● **WHAT YOU WILL DO**
Exactly as they appear below, repeat the lines from the one with "Task: Click on the Palm Beach" through the one with "This screenshot has width=1512, height=2439.", and no others.
Start of DATA FOR THE TASK
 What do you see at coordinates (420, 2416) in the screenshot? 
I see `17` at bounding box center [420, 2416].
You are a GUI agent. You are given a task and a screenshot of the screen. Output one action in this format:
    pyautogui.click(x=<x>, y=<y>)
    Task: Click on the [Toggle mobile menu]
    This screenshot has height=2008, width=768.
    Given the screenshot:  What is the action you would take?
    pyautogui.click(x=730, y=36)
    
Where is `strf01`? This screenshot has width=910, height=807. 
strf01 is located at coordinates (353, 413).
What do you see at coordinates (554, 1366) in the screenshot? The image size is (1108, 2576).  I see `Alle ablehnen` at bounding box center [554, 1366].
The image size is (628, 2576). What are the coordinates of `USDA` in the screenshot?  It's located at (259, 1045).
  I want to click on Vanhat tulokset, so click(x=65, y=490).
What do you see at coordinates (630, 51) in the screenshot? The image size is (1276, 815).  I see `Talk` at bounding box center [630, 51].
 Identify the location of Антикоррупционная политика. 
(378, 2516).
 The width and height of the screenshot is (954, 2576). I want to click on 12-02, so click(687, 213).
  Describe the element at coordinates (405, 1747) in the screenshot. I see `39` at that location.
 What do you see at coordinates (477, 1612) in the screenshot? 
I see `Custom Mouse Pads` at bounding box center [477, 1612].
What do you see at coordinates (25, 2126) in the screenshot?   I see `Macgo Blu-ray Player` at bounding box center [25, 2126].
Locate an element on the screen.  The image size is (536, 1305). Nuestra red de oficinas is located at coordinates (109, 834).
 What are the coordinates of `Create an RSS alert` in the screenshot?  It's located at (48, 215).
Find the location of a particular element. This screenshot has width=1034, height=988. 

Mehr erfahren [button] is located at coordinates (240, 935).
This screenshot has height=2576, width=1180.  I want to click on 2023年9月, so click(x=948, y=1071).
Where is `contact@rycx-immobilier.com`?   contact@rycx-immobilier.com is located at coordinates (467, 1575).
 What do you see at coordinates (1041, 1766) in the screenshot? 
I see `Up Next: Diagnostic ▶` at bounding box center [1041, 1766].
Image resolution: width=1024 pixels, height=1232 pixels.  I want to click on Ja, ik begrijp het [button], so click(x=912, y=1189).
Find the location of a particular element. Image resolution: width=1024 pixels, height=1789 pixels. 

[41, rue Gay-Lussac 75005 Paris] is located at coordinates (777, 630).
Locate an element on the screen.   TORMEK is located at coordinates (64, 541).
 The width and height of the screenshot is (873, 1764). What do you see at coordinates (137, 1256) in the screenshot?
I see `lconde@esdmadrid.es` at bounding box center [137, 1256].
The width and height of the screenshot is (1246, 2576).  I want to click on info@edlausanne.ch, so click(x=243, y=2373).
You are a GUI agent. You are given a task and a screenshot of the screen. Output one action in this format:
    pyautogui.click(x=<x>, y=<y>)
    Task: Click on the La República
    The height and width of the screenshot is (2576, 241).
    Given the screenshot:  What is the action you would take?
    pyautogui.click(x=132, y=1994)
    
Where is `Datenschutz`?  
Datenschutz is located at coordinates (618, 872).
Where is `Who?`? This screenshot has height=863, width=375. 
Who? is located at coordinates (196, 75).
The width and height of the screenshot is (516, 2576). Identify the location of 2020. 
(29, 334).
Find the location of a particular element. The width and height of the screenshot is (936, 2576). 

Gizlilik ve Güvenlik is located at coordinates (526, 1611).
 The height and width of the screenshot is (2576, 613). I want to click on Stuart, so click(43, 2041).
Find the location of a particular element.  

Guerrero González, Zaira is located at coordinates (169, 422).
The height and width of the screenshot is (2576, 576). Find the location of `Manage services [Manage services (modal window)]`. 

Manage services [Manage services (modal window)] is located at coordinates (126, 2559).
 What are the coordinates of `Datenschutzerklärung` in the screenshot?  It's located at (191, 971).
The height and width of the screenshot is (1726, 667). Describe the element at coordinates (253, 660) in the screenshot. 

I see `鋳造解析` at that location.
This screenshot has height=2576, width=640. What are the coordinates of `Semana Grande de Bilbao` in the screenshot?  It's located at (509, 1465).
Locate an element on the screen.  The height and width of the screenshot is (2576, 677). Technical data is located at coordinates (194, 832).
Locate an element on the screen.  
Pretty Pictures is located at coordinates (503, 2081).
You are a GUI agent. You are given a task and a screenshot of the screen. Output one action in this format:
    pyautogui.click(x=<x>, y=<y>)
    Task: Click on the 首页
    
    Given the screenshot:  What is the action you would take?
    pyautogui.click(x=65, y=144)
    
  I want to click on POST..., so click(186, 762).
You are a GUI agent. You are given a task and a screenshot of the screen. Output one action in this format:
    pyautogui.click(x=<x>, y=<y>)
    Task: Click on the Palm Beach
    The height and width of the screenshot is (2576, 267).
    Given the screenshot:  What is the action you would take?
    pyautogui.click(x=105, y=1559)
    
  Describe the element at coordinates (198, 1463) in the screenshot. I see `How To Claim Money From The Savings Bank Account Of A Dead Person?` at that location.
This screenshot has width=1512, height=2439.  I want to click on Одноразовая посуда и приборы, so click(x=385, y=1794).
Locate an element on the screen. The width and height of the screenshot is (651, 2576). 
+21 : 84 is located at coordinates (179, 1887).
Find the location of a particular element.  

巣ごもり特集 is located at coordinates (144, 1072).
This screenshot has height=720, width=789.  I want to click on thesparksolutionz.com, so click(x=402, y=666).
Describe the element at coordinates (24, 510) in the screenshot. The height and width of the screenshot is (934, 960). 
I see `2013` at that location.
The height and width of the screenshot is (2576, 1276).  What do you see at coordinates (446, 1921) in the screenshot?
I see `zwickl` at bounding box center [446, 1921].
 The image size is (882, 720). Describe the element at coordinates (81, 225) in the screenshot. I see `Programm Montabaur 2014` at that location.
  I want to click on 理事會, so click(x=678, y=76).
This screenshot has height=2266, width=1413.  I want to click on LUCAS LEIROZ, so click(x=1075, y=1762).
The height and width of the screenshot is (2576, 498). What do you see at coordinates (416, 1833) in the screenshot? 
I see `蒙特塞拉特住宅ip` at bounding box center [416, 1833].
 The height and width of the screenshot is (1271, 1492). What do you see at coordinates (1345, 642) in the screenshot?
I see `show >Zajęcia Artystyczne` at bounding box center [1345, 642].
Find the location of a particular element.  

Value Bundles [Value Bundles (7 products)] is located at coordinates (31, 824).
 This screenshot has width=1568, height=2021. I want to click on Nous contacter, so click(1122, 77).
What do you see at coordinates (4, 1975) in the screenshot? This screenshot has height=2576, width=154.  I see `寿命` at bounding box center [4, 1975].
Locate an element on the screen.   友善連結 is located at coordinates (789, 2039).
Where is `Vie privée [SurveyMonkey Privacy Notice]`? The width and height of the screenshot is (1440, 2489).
End of DATA FOR THE TASK
● **WRITTEN SOLUTION**
    Task: Click on the Palm Beach
    The height and width of the screenshot is (2576, 267).
    Given the screenshot:  What is the action you would take?
    pyautogui.click(x=105, y=1559)
    
  Describe the element at coordinates (198, 1463) in the screenshot. I see `How To Claim Money From The Savings Bank Account Of A Dead Person?` at that location.
This screenshot has width=1512, height=2439.  I want to click on Одноразовая посуда и приборы, so click(x=385, y=1794).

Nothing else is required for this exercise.